It's all about remembering what God gave me to do and why I'm doing it, isn't it? It's all about believing in it. I've made a list of my priorities and am meditating on them often. And I think my prayers are starting to help. Focussing on my calling is helping with the depression. It's helping me think more positively.

Cordeiro talks about Paul's trials with storms and snakebites. Yet he never forgot his divine commission to witness in Rome, as he had witnessed in Jerusalem. This gave him the confidence to withstand anything. I want to be like Paul.

Monday, November 16, 2009

The Psalms as support

I'm not feeling very good at all. In a downward spiral again, though I have level times as well. But being alone, my husband away, doesn't help. A friend suggested I find some Scripture to help me. I turned to the Psalms. Had a bit of trouble finding something I could really latch onto that I found helpful, but eventually did find Psalm 6.

Peer support is such a blessing. To hear people talk about their struggles with depressed thoughts and feeling and to realize you're not the only person to feel that way gives comfort. That must be why the Psalms are such a comfort during hard times. To read King David's words expressing his emotional pain is as good as an antidepressant, especially when he ends with praises to God. He helps me remember that God hears me and that He loves me.

O Lord, do not rebuke me in anger
or discipline me in your wrath.
Be merciful to me, Lord, for I am faint;
O Lord, heal me, for my bones are in agony.
My soul is in anguish. How long, O Lord, how long?
Turn, O Lord, and deliver me;
save me because of your unfailing love.

and then:

The Lord has heard my cry for mercy;
the Lord accepts my prayer.

Psalm 6:1-4 and 9.

Saturday, November 14, 2009

In defence of complaining

A couple of days ago a friend sent me photographs comparing how good most of us have it with how bad things are for some people. There was a picture of a plump, well-fed baby next to a picture of a starving baby, all skin and bones. Another picture showed a pair of Adidas shoes next to a pair of feet wearing sandles made from recycled plastic bottles. Yet another showed a child in a warm, cozy bed with lots of covers next to a picture of a child sleeping on a mat on the floor without even clothes to cover his body.

The purpose was to show how little we really have to complain about. We shouldn't be complaining.

It made me think of my friends living with depression, and how their complaints are often disapproved of. It made me think of the complaining I do when I'm in emotional distress. Should I be feeling bad about myself for expressing my pain?

It made me think of a friend who is right now in hospital because she found it so hard to live in the world, having to put on a face, having to act as though well, though she was suffering so much inside. I wish she'd feel that when she's with me she doesn't need to act. I wish she'd feel that she can be real with me. I wish she'd feel she can complain, to share what she's feeling if it would make her feel better.
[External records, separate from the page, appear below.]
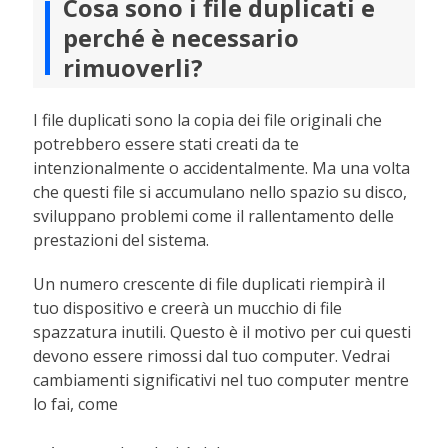
Cosa sono i file duplicati e
perché è necessario
rimuoverli?
I file duplicati sono la copia dei file originali che
potrebbero essere stati creati da te
intenzionalmente o accidentalmente. Ma una volta
che questi file si accumulano nello spazio su disco,
sviluppano problemi come il rallentamento delle
prestazioni del sistema.
Un numero crescente di file duplicati riempirà il
tuo dispositivo e creerà un mucchio di file
spazzatura inutili. Questo è il motivo per cui questi
devono essere rimossi dal tuo computer. Vedrai
cambiamenti significativi nel tuo computer mentre
lo fai, come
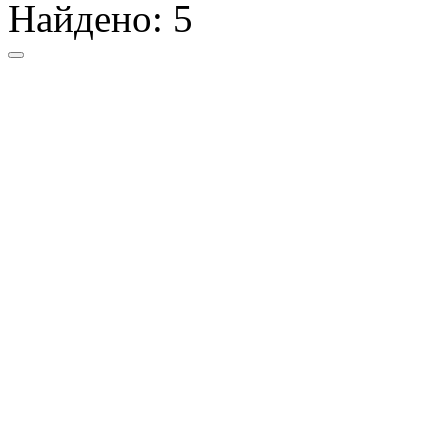
Найдено:
5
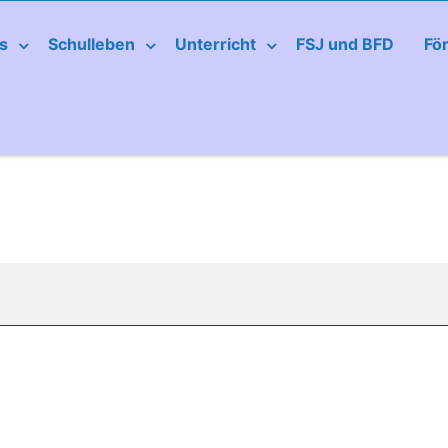
s
Schulleben
Unterricht
FSJ und BFD
Fö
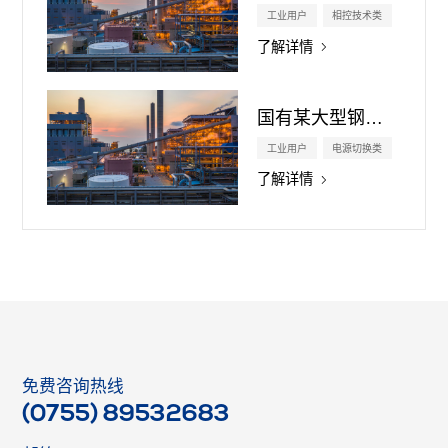
工业用户
相控技术类
了解详情
国有某大型钢铁企业
工业用户
电源切换类
了解详情
免费咨询热线
(0755) 89532683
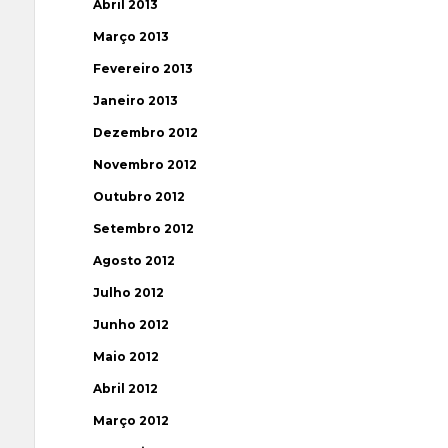
Abril 2013
Março 2013
Fevereiro 2013
Janeiro 2013
Dezembro 2012
Novembro 2012
Outubro 2012
Setembro 2012
Agosto 2012
Julho 2012
Junho 2012
Maio 2012
Abril 2012
Março 2012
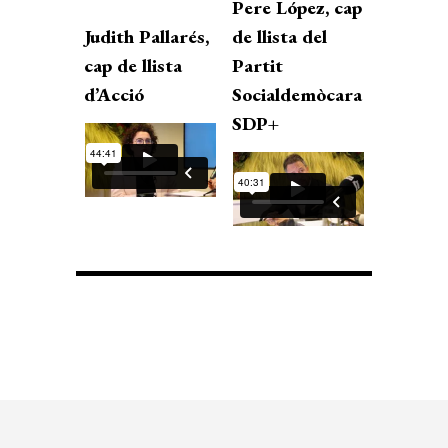
Pere López, cap
Judith Pallarés,
de llista del
cap de llista
Partit
d’Acció
Socialdemòcara
SDP+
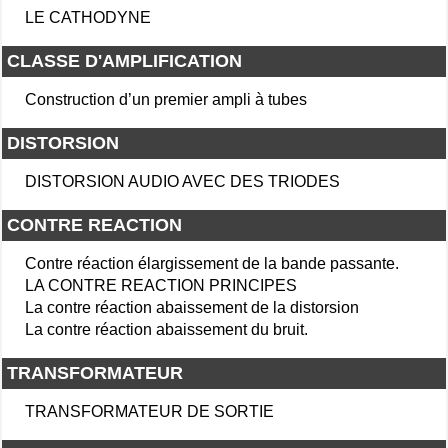
LE CATHODYNE
CLASSE D'AMPLIFICATION
Construction d’un premier ampli à tubes
DISTORSION
DISTORSION AUDIO AVEC DES TRIODES
CONTRE REACTION
Contre réaction élargissement de la bande passante.
LA CONTRE REACTION PRINCIPES
La contre réaction abaissement de la distorsion
La contre réaction abaissement du bruit.
TRANSFORMATEUR
TRANSFORMATEUR DE SORTIE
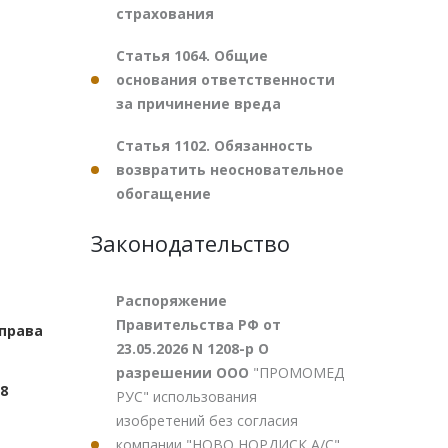
страхования
Статья 1064. Общие
основания ответственности
за причинение вреда
Статья 1102. Обязанность
возвратить неосновательное
обогащение
Законодательство
Распоряжение
Правительства РФ от
права
23.05.2026 N 1208-р О
разрешении ООО
"ПРОМОМЕД
8
РУС" использования
изобретений без согласия
компании "НОВО НОРДИСК А/С"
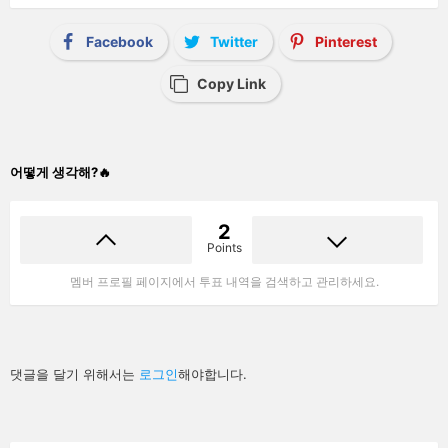
Facebook
Twitter
Pinterest
Copy Link
어떻게 생각해?🔥
2
Points
멤버 프로필 페이지에서 투표 내역을 검색하고 관리하세요.
답
댓글을 달기 위해서는
로그인
해야합니다.
글
남
기
기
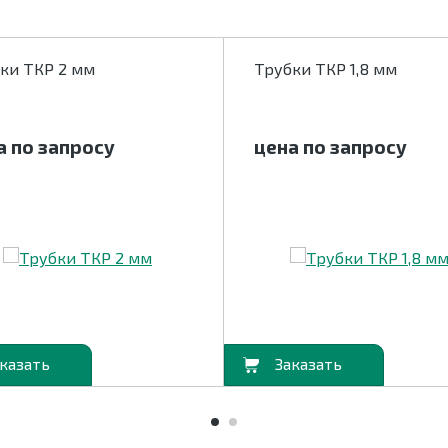
ки ТКР 2 мм
Трубки ТКР 1,8 мм
а по запросу
цена по запросу
В корзину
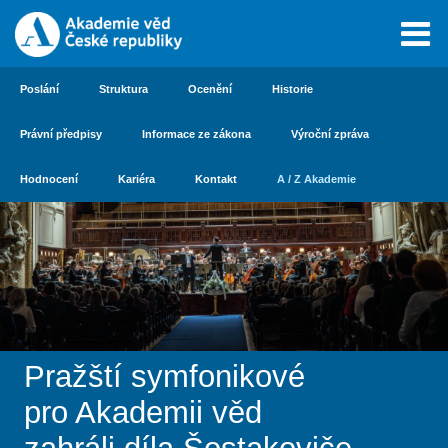
Poslání
Struktura
Ocenění
Historie
Právní předpisy
Informace ze zákona
Výroční zpráva
Hodnocení
Kariéra
Kontakt
A / Z Akademie
Pražští symfonikové
pro Akademii věd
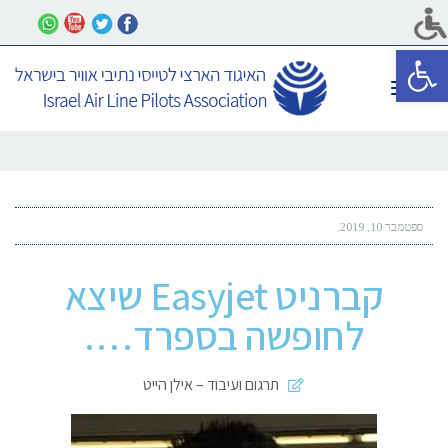
פתח סרגל נגישות
תפריט
ספטמבר 10, 2019
קברניט Easyjet שיצא
לחופשה בספרד….
תרגום ועיבוד – אילן הייט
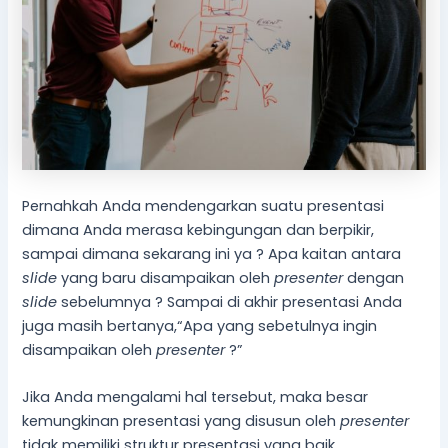
Pernahkah Anda mendengarkan suatu presentasi
dimana Anda merasa kebingungan dan berpikir,
sampai dimana sekarang ini ya ? Apa kaitan antara
slide
yang baru disampaikan oleh
presenter
dengan
slide
sebelumnya ? Sampai di akhir presentasi Anda
juga masih bertanya,“Apa yang sebetulnya ingin
disampaikan oleh
presenter
?”
Jika Anda mengalami hal tersebut, maka besar
kemungkinan presentasi yang disusun oleh
presenter
tidak memiliki struktur presentasi yang baik.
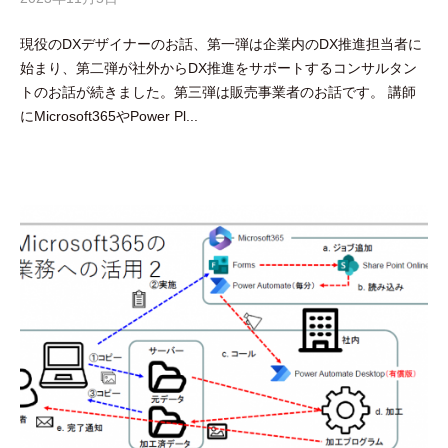
y
現役のDXデザイナーのお話、第一弾は企業内のDX推進担当者に
吉
始まり、第二弾が社外からDX推進をサポートするコンサルタン
田
トのお話が続きました。第三弾は販売事業者のお話です。 講師
豪
にMicrosoft365やPower Pl...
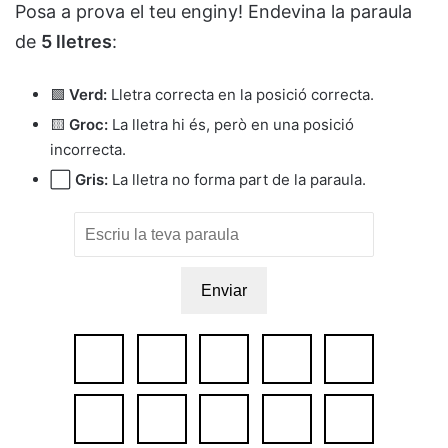
Posa a prova el teu enginy! Endevina la paraula
de
5 lletres
:
🟩
Verd:
Lletra correcta en la posició correcta.
🟨
Groc:
La lletra hi és, però en una posició
incorrecta.
⬜
Gris:
La lletra no forma part de la paraula.
Enviar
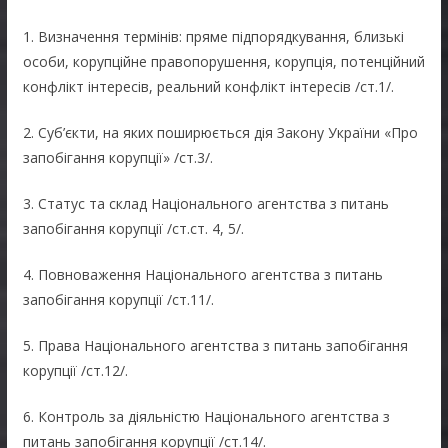
1. Визначення термінів: пряме підпорядкування, близькі
особи, корупційне правопорушення, корупція, потенційний
конфлікт інтересів, реальний конфлікт інтересів /ст.1/.
2. Суб’єкти, на яких поширюється дія Закону України «Про
запобігання корупції» /ст.3/.
3. Статус та склад Національного агентства з питань
запобігання корупції /ст.ст. 4, 5/.
4. Повноваження Національного агентства з питань
запобігання корупції /ст.11/.
5. Права Національного агентства з питань запобігання
корупції /ст.12/.
6. Контроль за діяльністю Національного агентства з
питань запобігання корупції /ст.14/.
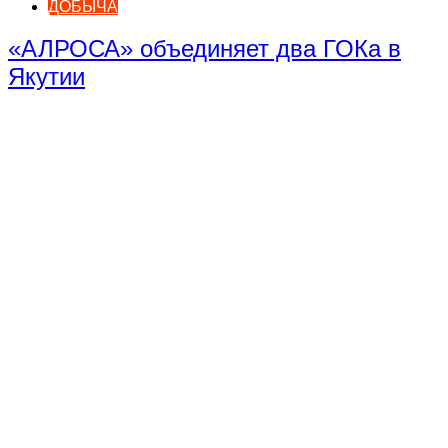
ДОБЫЧА
«АЛРОСА» объединяет два ГОКа в
Якутии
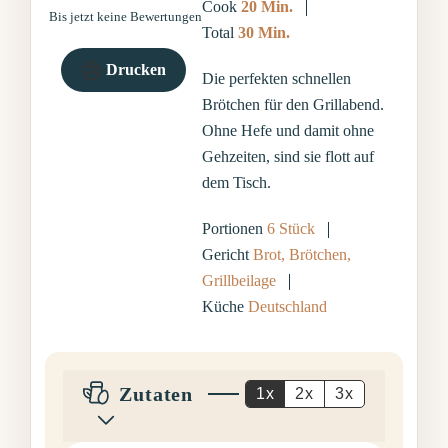
Minuten
Cook
20
Min.
Bis jetzt keine Bewertungen
Minuten
Total
30
Min.
Drucken
Die perfekten schnellen
Brötchen für den Grillabend.
Ohne Hefe und damit ohne
Gehzeiten, sind sie flott auf
dem Tisch.
Portionen
6
Stück
Gericht
Brot, Brötchen,
Grillbeilage
Küche
Deutschland
Zutaten
1x
2x
3x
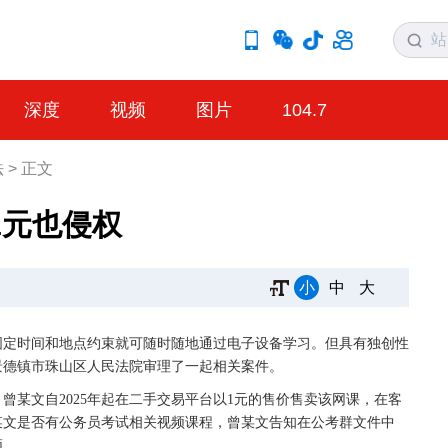
深度
视频
图片
104.7
法
>
正文
1元也侵权
小
中
大
固定时间和地点约束就可随时随地通过电子设备学习。但具有独创性
景德镇市珠山区人民法院审理了一起相关案件。
曾某文自2025年起在二手交易平台以1元的售价售卖该网课，在客
某文是否有公务员考试相关视频课程，曾某文告知在公考群文件中
频。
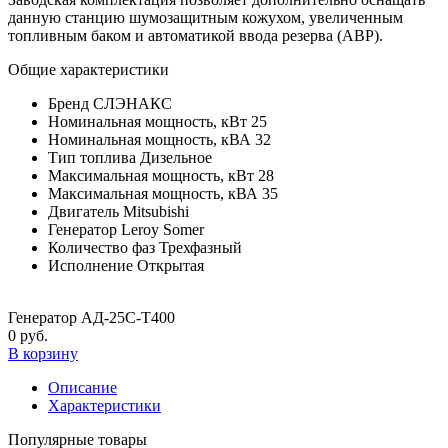
данную станцию шумозащитным кожухом, увеличенным
топливным баком и автоматикой ввода резерва (АВР).
Общие характеристики
Бренд
CЛЭНАКС
Номинальная мощность, кВт
25
Номинальная мощность, кВА
32
Тип топлива
Дизельное
Максимальная мощность, кВт
28
Максимальная мощность, кВА
35
Двигатель
Mitsubishi
Генератор
Leroy Somer
Количество фаз
Трехфазный
Исполнение
Открытая
Генератор АД-25С-Т400
0 руб.
В корзину
Описание
Характеристики
Популярные товары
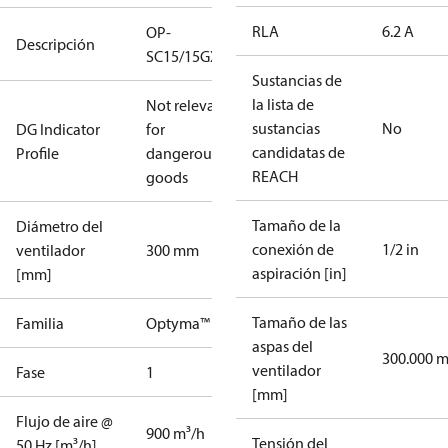
RLA
6.2 A
OP-
Descripción
SC15/15GXT2
Sustancias de
la lista de
Not relevant
sustancias
No
DG Indicator
for
candidatas de
Profile
dangerous
REACH
goods
Tamaño de la
Diámetro del
conexión de
1/2 in
ventilador
300 mm
aspiración [in]
[mm]
Tamaño de las
Familia
Optyma™
aspas del
300.000 
ventilador
Fase
1
[mm]
Flujo de aire @
900 m³/h
Tensión del
50 Hz [m³/h]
Feelings and emotions run deep. We don't know how to show a person's emotional anguish in photographs. If we could, then perhaps we would compare this anguish with a healthy, happy mind, and see how huge the gulf in between is....and we would be moved to compassion by such an image in the same way we are moved to compassion when we see an image of a starving child. Because deep depression is extremely painful, painful enough to cause death (by suicide), as starvation can cause death.
Trouble is, emotional pain is a pain we can't see or imagine if we haven't been there. So then people slough it off as complaining over nothing. "Look at all you have" or "look how fortunate you are" doesn't cut it with a person in emotional crisis.
People with emotional pain "need to" share it with the friends who love them. They need our understanding and compassion. People in crisis find relief by sharing with someone who has understanding and compassion. They need to have a chance to talk, to let it all out. If they don't, the feelings will fester within and grow worse.

I guess that's what makes Living Room so valuable. It's a place where we have a chance to talk. A chance to "complain" where we will be understood and accepted.

Wednesday, November 11, 2009

Anxiety, depression, and prayer

My second post of the day. But I thought I needed to pass this along because it's important.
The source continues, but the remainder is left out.